More dynamaps with ALL parts working! Nothing like going into a patient's room, realizing that you took the one machine that sometimes dies even when plugged in, running out to exchange it for another, only to come back and realize that that one will not take a temp. (And no, we don't have manual BP cuffs on the wall and the thermometers not with the dynamaps can rarely be found). Although I think most pts realize from my quick explanation that it's the machine and not me, I always think that a few must think, "Oh great, I've got the nurse that can't even take vital signs." :uhoh3:

But overall I really do like my unit-the people truly make it!

I think one of the biggest things is self-scheduling. I'm not sure yet how well it works on my floor, but schedule issues are a big source of stress for me and the farther in advance I know mine and can plan it as I want it (ie, 3 nights together, 5 days off in a row w/o taking vaca so I can go home, etc), the happier I am!

Another thing that would make me happy is if things could get more stream-lined, I feel a lot of time is wasted double checking things against 2 or 3 different things b/c everyone is on a different system. Oh, and, the MDs TYPING their notes (or heck, let's throw it all into the computer system the nurses use!) would save me lots of time ;)

Specializes in Trauma/Tele/Surgery/SICU.

Absolutely nothing. Well i guess the paycheck. If money were no object I would ask for safer staffing levels, coffee would be nice, more chairs so I could sit and chart, equipment from this decade and housekeepers that would actually clean the patients rooms. Oh and food/snacks for patients on night shift. It is ridiculous that we have NO food available after 7:00 p.m.
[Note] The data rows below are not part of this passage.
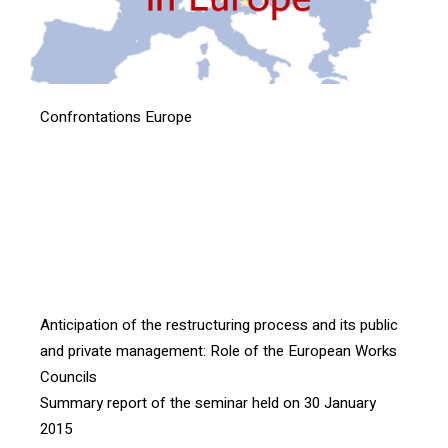
Confrontations Europe
[vc_btn title= »Download the article » style= »outline »
color= »blue » align= »right » i_icon_fontawesome= »fa
fa-file-pdf-o » add_icon= »true »
link= »url:http%3A%2F%2Fconfrontations.org%2Fwp-
content%2Fuploads%2F2016%2F07%2FINTERFACE-
104-ENG-p4-5.pdf|| »]
Anticipation of the restructuring process and its public
and private management: Role of the European Works
Councils
Summary report of the seminar held on 30 January
2015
I worked at a facility with a gym and on site child care. That was nice.

It wouldn't cost a thing to have mandated meal breaks and another nurse to cover your patients while you went to eat. That worked fine in the past. How about a decent clean breakroom just for the nurses and a nice clean coffee pot for staff only that is off limits to visitors and ambulatory patients with infected wounds. And, I've always thought each unit should have one person more than they actually need who could assist in any way you needed them to.

Specializes in ER.

We need enough chairs, pillows, and equipment that works. A room that is for staff only whether it's a break room or a charting room. The nurse manager's approach to nursing can make or break a department and the job, but that's another thread.
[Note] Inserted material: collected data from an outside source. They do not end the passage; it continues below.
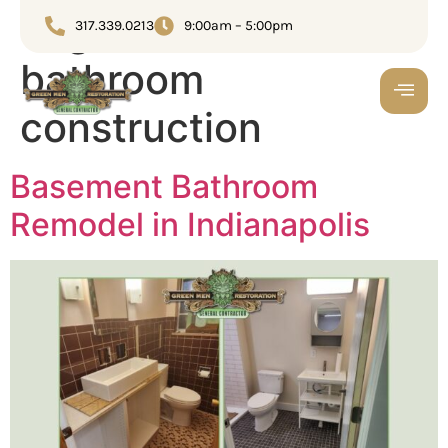
Tag:
Basement
317.339.0213
9:00am – 5:00pm
bathroom
construction
Basement Bathroom
Remodel in Indianapolis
Specializes in critical care, home health.

Safe staffing levels. Without this, nothing else matters. Then, make staffing good enough that nurses (and aides) can actually pee and take those legally mandated things called "breaks".

After that, everything else is gravy. :)

Without adequate staffing, even if your hospital is the taj mahal, your nurses and patients will be unhappy, unhealthy, and possibly dead.